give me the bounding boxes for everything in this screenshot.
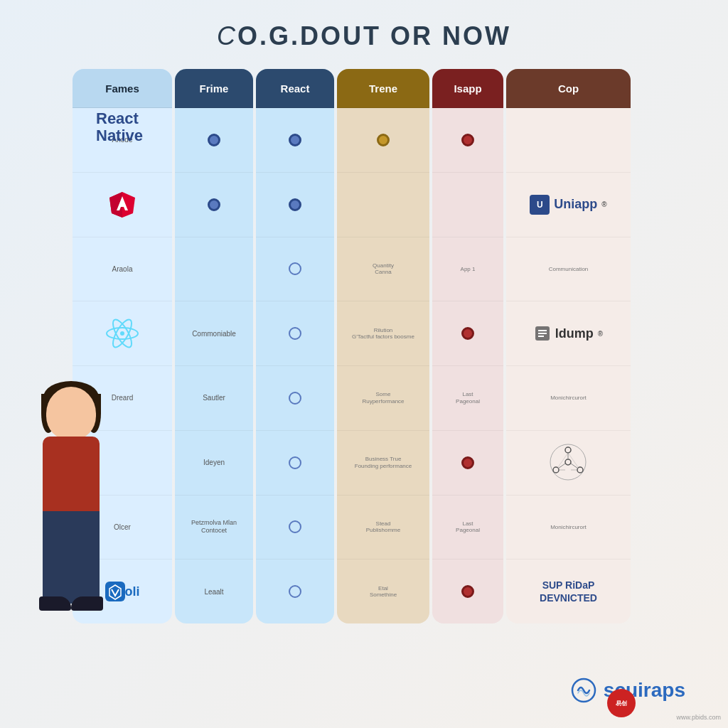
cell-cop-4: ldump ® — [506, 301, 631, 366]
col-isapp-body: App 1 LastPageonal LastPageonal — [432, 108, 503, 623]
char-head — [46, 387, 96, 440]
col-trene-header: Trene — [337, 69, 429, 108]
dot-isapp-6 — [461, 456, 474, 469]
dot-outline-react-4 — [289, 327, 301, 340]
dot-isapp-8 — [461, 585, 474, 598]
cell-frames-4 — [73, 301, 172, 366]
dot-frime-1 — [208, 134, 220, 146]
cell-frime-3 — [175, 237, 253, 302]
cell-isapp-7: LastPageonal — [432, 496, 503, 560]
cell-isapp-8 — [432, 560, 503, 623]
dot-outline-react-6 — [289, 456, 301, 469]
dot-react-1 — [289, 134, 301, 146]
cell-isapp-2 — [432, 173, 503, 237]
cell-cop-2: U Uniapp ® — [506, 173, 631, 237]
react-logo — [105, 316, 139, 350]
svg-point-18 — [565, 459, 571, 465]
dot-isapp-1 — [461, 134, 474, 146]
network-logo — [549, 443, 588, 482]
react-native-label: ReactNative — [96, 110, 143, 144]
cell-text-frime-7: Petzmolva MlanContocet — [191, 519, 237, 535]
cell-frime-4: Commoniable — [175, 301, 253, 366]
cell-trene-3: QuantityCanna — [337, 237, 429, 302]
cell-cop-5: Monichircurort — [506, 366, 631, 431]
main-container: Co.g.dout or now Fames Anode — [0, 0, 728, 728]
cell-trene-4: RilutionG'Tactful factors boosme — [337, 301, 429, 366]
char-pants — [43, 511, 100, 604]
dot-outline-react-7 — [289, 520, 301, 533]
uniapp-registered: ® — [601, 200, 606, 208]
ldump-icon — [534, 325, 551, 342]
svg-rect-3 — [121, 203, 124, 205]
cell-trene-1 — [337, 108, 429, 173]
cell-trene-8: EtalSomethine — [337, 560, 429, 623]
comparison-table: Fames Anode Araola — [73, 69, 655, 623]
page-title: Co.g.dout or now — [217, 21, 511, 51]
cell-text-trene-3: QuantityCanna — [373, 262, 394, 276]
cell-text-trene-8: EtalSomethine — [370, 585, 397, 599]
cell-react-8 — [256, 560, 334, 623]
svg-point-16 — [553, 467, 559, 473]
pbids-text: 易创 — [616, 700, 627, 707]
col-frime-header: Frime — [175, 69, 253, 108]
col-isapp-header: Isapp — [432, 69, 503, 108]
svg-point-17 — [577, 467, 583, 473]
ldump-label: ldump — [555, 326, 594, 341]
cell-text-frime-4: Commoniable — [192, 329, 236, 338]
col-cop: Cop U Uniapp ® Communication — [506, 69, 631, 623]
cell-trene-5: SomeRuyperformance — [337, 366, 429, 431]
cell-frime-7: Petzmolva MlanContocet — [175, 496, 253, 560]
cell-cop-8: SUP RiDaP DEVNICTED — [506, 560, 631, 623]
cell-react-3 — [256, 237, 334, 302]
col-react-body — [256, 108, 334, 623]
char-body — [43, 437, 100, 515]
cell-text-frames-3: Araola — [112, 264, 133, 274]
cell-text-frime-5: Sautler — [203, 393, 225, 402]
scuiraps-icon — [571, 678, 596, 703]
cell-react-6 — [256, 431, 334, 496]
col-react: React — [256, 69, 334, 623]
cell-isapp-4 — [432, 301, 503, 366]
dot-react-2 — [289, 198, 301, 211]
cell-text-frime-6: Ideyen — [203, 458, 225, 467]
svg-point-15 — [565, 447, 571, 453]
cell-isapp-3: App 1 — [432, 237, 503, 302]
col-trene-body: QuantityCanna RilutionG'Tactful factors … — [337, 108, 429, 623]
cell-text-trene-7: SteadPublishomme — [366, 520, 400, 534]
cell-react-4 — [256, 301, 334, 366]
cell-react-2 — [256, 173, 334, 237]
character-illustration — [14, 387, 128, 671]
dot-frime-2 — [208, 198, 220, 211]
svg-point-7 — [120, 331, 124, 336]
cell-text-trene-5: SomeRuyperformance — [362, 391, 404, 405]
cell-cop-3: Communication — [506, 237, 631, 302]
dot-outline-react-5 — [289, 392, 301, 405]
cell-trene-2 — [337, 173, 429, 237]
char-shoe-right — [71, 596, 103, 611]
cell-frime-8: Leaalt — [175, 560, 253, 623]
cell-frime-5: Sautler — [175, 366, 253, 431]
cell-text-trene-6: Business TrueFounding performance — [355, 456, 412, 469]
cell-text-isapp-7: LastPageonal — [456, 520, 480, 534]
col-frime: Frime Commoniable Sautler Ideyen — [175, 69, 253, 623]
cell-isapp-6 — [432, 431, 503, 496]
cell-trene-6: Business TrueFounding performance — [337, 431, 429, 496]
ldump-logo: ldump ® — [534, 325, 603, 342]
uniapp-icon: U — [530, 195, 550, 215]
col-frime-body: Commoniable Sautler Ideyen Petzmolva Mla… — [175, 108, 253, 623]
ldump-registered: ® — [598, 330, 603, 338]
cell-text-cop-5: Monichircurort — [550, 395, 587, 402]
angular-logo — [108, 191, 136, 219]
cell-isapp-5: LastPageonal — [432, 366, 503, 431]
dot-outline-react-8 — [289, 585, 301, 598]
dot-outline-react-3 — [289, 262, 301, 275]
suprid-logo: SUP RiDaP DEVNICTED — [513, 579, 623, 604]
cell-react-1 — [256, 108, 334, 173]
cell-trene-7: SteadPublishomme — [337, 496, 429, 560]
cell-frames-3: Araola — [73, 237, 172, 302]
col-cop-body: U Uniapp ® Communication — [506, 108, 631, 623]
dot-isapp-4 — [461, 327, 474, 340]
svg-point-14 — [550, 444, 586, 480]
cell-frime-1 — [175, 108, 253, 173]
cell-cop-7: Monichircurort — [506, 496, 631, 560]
##########
• Assigned task:
Omitting all images, print the listing exactly.

• Solution to this exercise:
give me the bounding boxes for everything in this screenshot.
cell-cop-4: ldump ® — [506, 301, 631, 366]
col-isapp-body: App 1 LastPageonal LastPageonal — [432, 108, 503, 623]
char-head — [46, 387, 96, 440]
col-trene-header: Trene — [337, 69, 429, 108]
dot-isapp-6 — [461, 456, 474, 469]
dot-outline-react-4 — [289, 327, 301, 340]
dot-isapp-8 — [461, 585, 474, 598]
cell-frames-4 — [73, 301, 172, 366]
dot-frime-1 — [208, 134, 220, 146]
cell-frime-3 — [175, 237, 253, 302]
cell-isapp-7: LastPageonal — [432, 496, 503, 560]
cell-isapp-8 — [432, 560, 503, 623]
dot-outline-react-6 — [289, 456, 301, 469]
dot-react-1 — [289, 134, 301, 146]
cell-isapp-2 — [432, 173, 503, 237]
cell-cop-2: U Uniapp ® — [506, 173, 631, 237]
react-logo — [105, 316, 139, 350]
svg-point-18 — [565, 459, 571, 465]
dot-isapp-1 — [461, 134, 474, 146]
network-logo — [549, 443, 588, 482]
react-native-label: ReactNative — [96, 110, 143, 144]
cell-text-frime-7: Petzmolva MlanContocet — [191, 519, 237, 535]
cell-frime-4: Commoniable — [175, 301, 253, 366]
cell-trene-3: QuantityCanna — [337, 237, 429, 302]
cell-cop-5: Monichircurort — [506, 366, 631, 431]
main-container: Co.g.dout or now Fames Anode — [0, 0, 728, 728]
cell-trene-4: RilutionG'Tactful factors boosme — [337, 301, 429, 366]
char-pants — [43, 511, 100, 604]
dot-outline-react-7 — [289, 520, 301, 533]
uniapp-registered: ® — [601, 200, 606, 208]
ldump-icon — [534, 325, 551, 342]
svg-rect-3 — [121, 203, 124, 205]
cell-trene-1 — [337, 108, 429, 173]
cell-trene-8: EtalSomethine — [337, 560, 429, 623]
comparison-table: Fames Anode Araola — [73, 69, 655, 623]
page-title: Co.g.dout or now — [217, 21, 511, 51]
cell-text-trene-3: QuantityCanna — [373, 262, 394, 276]
cell-text-trene-8: EtalSomethine — [370, 585, 397, 599]
cell-react-8 — [256, 560, 334, 623]
svg-point-16 — [553, 467, 559, 473]
pbids-text: 易创 — [616, 700, 627, 707]
col-frime-header: Frime — [175, 69, 253, 108]
col-isapp-header: Isapp — [432, 69, 503, 108]
svg-point-17 — [577, 467, 583, 473]
ldump-label: ldump — [555, 326, 594, 341]
cell-text-frime-4: Commoniable — [192, 329, 236, 338]
col-cop: Cop U Uniapp ® Communication — [506, 69, 631, 623]
cell-trene-5: SomeRuyperformance — [337, 366, 429, 431]
cell-frime-7: Petzmolva MlanContocet — [175, 496, 253, 560]
cell-cop-8: SUP RiDaP DEVNICTED — [506, 560, 631, 623]
cell-react-3 — [256, 237, 334, 302]
col-react-body — [256, 108, 334, 623]
char-body — [43, 437, 100, 515]
cell-text-frames-3: Araola — [112, 264, 133, 274]
cell-text-frime-5: Sautler — [203, 393, 225, 402]
scuiraps-icon — [571, 678, 596, 703]
cell-react-6 — [256, 431, 334, 496]
col-react: React — [256, 69, 334, 623]
cell-isapp-4 — [432, 301, 503, 366]
dot-react-2 — [289, 198, 301, 211]
cell-text-frime-6: Ideyen — [203, 458, 225, 467]
svg-point-15 — [565, 447, 571, 453]
cell-isapp-3: App 1 — [432, 237, 503, 302]
col-trene-body: QuantityCanna RilutionG'Tactful factors … — [337, 108, 429, 623]
cell-text-trene-7: SteadPublishomme — [366, 520, 400, 534]
cell-react-4 — [256, 301, 334, 366]
cell-react-2 — [256, 173, 334, 237]
character-illustration — [14, 387, 128, 671]
dot-frime-2 — [208, 198, 220, 211]
svg-point-7 — [120, 331, 124, 336]
cell-text-trene-5: SomeRuyperformance — [362, 391, 404, 405]
cell-cop-3: Communication — [506, 237, 631, 302]
dot-outline-react-5 — [289, 392, 301, 405]
cell-trene-2 — [337, 173, 429, 237]
char-shoe-right — [71, 596, 103, 611]
cell-frime-8: Leaalt — [175, 560, 253, 623]
cell-frime-5: Sautler — [175, 366, 253, 431]
cell-text-trene-6: Business TrueFounding performance — [355, 456, 412, 469]
cell-text-isapp-7: LastPageonal — [456, 520, 480, 534]
col-frime: Frime Commoniable Sautler Ideyen — [175, 69, 253, 623]
cell-isapp-6 — [432, 431, 503, 496]
cell-trene-6: Business TrueFounding performance — [337, 431, 429, 496]
ldump-logo: ldump ® — [534, 325, 603, 342]
uniapp-icon: U — [530, 195, 550, 215]
col-frime-body: Commoniable Sautler Ideyen Petzmolva Mla… — [175, 108, 253, 623]
ldump-registered: ® — [598, 330, 603, 338]
cell-text-cop-5: Monichircurort — [550, 395, 587, 402]
angular-logo — [108, 191, 136, 219]
cell-isapp-5: LastPageonal — [432, 366, 503, 431]
dot-outline-react-8 — [289, 585, 301, 598]
dot-outline-react-3 — [289, 262, 301, 275]
suprid-logo: SUP RiDaP DEVNICTED — [513, 579, 623, 604]
cell-react-1 — [256, 108, 334, 173]
cell-trene-7: SteadPublishomme — [337, 496, 429, 560]
cell-frames-3: Araola — [73, 237, 172, 302]
col-cop-body: U Uniapp ® Communication — [506, 108, 631, 623]
dot-isapp-4 — [461, 327, 474, 340]
svg-point-14 — [550, 444, 586, 480]
cell-frime-1 — [175, 108, 253, 173]
cell-cop-7: Monichircurort — [506, 496, 631, 560]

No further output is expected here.